Les images d’Evgueni, notamment ses portraits troublants des principaux officiels nazis sur le banc des accusés au procès de Nuremberg après la guerre, ont été salués comme quelques-unes des plus grandes photographies de la Seconde Guerre mondiale. Privé des droits d’auteur pour ses photos, souvent publiées sans la mention de son nom, Evgueni ne conquis jamais la même renommée que ses nombreux contemporains, tels que les photographes américains Margaret Bourke-White et Robert Capa, qui lui offrirent un appareil Speed Graphic lorsqu’ils le rencontrèrent au procès de Nuremberg.

L’intérêt vis-à-vis de son œuvre ne surgit que vers la fin de sa vie. En 1995, au Festival international de photojournalisme de Perpignan, Evgueni se vit discerner  le titre de Chevalier des Arts et des Lettres, l’une des plus hautes distinctions culturelles françaises. Une chaîne de télévision française diffusa également un documentaire sur sa vie et son œuvre.

Il travailla jusqu’à sa mort, développant des rouleaux de pellicule dans sa propre chambre noire installée chez lui et utilisant un matériel datant des années de la guerre.

Evgueni Khaldeï (à gauche) pris en photo lors du procès de Nuremberg. Crédit : RIA Novosti

C’est dans cette chambre noire que je me trouvais en sa compagnie le jour où il me montra le rouleau original de pellicule noir et blanc 35mm qu’il avait utilisé pour prendre la photo du Reichstag – la pellicule complète avec les cadres que les censeurs soviétiques, irritées par la preuve visuelle du pillage, grattèrent avec une épingle pour retirer plusieurs montres « superflues » alignées sur le bras du soldat de l’Armée rouge.

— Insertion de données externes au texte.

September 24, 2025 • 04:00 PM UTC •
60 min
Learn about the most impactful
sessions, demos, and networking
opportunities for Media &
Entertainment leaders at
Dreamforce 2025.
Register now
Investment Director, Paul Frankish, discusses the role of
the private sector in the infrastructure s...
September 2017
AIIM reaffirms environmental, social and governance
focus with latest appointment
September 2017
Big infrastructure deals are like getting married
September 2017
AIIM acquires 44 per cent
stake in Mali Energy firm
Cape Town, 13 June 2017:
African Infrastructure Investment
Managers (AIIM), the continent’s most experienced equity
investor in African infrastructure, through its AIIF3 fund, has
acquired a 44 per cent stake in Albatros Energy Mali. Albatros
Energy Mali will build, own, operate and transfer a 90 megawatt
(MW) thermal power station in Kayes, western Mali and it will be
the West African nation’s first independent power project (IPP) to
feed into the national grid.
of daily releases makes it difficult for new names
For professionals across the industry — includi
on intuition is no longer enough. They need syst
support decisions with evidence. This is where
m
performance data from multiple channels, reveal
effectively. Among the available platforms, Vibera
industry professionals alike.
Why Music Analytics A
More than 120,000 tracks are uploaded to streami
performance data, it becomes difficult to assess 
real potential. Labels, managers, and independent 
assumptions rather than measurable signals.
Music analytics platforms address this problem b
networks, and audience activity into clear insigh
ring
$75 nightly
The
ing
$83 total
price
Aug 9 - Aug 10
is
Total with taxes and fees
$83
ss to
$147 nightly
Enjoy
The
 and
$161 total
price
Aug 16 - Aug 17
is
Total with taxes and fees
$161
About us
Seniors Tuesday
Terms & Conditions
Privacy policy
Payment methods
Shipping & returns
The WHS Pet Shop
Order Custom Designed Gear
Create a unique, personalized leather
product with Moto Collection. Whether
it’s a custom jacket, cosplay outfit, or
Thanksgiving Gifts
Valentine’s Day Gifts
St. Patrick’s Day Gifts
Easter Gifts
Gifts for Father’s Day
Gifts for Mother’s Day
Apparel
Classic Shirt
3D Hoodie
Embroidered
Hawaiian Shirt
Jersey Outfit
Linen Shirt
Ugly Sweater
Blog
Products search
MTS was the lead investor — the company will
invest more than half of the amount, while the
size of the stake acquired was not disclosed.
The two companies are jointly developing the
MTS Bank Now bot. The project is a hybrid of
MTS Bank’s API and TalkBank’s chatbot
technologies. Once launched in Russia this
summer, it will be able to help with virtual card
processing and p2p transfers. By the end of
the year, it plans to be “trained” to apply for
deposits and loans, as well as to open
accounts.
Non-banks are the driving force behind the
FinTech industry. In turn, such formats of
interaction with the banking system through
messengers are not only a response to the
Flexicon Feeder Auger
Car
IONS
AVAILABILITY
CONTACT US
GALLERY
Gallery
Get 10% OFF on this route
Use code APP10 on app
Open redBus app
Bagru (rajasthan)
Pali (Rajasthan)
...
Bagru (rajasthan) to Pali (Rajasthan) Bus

Il avait l’habitude d’offrir des photos à ses invités, et il fallait une certaine dose de persuasion pour le convaincre d’accepter des honoraires corrects pour son tirage et son autographe sur ces magnifiques images. Aujourd’hui, les copies originales de ses œuvres rapportent des milliers de dollars, alors qu’en novembre 2014, le Leica III qu’il utilisa en 1937 pour capturer la célèbre image du Reichstag fut vendu par Bonhams à Hong Kong pour plus de 220 000 dollars.